Alice is the guard dog, or at least that is what she tells herself. Perched high in a roughly built tree hut, she peers out through the slats, her white face framed by weathered timber and late-afternoon light. Below her, on the grass softened by daisies and long shadows, lies the object of her desire: a tennis ball. It rests innocently enough, glowing green against the fading day, close enough to see, far enough to be unreachable. The sun is sinking, and with it comes the quiet suggestion that this moment may not resolve itself before nightfall.
The title “Temptation” sets the tone immediately. Temptation is the pull towards something unwise, something irresistible, even when experience tells us how it will end. For Alice, temptation has a familiar shape, weight, and smell. The tennis ball is both a promise and a problem, a joy and an inevitable loss. She has loved many, and she has lost just as many. Her life could be measured not in years, but in balls found, balls destroyed, and balls mysteriously vanished. A kind of personal archive — a ball library — constantly being restocked and depleted.
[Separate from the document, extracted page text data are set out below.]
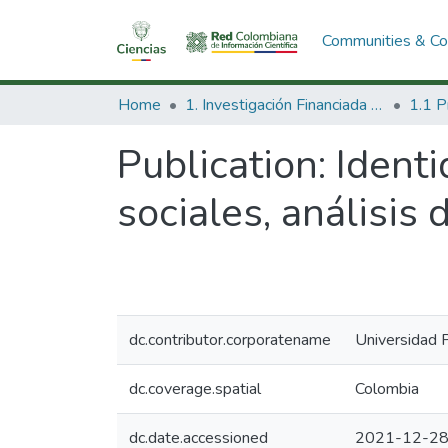
Communities & Col
Home
1. Investigación Financiada con Recursos Públicos
Publication:
Identi
sociales, análisis
dc.contributor.corporatename
Universidad 
dc.coverage.spatial
Colombia
dc.date.accessioned
2021-12-28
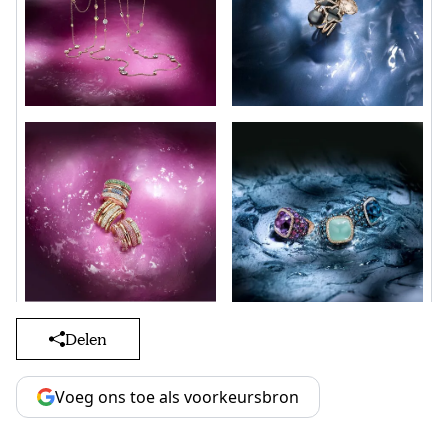
Delen
Voeg ons toe als voorkeursbron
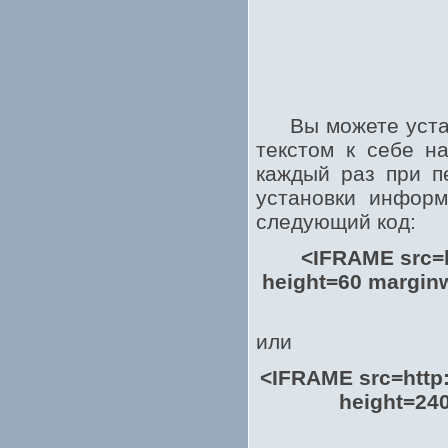
Вы можете устано
текстом к себе н
каждый раз при п
установки информ
следующий код:
<IFRAME src=h
height=60 marginw
или
<IFRAME src=http
height=240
The tree hut raises questions that the painting refuses to answer outright. How did Alice get up there? Was she lifted, did she climb, or did she simply will herself into this predicament through sheer enthusiasm? Is she standing guard, surveying her territory from above like a watchful sentry, or is she merely watching the world go by, temporarily trapped by her own curiosity? The ambiguity is deliberate. Alice is both watcher and watched, in control and completely undone by desire.
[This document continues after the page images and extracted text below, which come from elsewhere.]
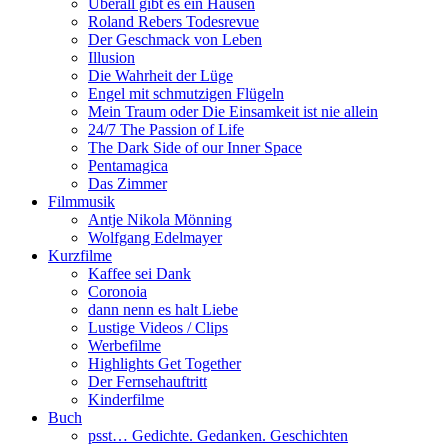
Überall gibt es ein Hausen
Roland Rebers Todesrevue
Der Geschmack von Leben
Illusion
Die Wahrheit der Lüge
Engel mit schmutzigen Flügeln
Mein Traum oder Die Einsamkeit ist nie allein
24/7 The Passion of Life
The Dark Side of our Inner Space
Pentamagica
Das Zimmer
Filmmusik
Antje Nikola Mönning
Wolfgang Edelmayer
Kurzfilme
Kaffee sei Dank
Coronoia
dann nenn es halt Liebe
Lustige Videos / Clips
Werbefilme
Highlights Get Together
Der Fernsehauftritt
Kinderfilme
Buch
psst… Gedichte. Gedanken. Geschichten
Light plays a quiet but crucial role. The warm glow of late afternoon wraps around the tree’s trunk and filters through the leaves, casting a sense of calm that contrasts with Alice’s inner conflict. Time feels suspended, yet moving inexorably forward. The ladder hangs uselessly beneath her, offering a route down that may as well not exist. The day is slipping away, and the ball remains untouched.
Alice’s relationship with the tennis ball began long ago, in the studio, during the painting of Fetch. As a puppy, she would sit patiently, watching from a corner as paint was applied, only to explode into motion the moment play was suggested. Since then, her skills have developed. She can strip the felt clean from a ball with surgical precision, crack its shell, and reduce it to fragments with unwavering focus. Destruction, for Alice, is not malice; it is simply part of the game.
She is also a performer. Alice delights in an audience. She will bounce a ball and catch it mid-air, grinning at the applause. She will “kick” a ball like a football, but only if she already has another one clamped triumphantly in her mouth. Rules, after all, are flexible things.
Temptation captures a pause between impulse and consequence. It is a portrait of longing, mischief, and self-inflicted dilemma. In Alice’s gaze is something deeply familiar: the knowledge that giving in may end badly, paired with the certainty that resisting would be far worse.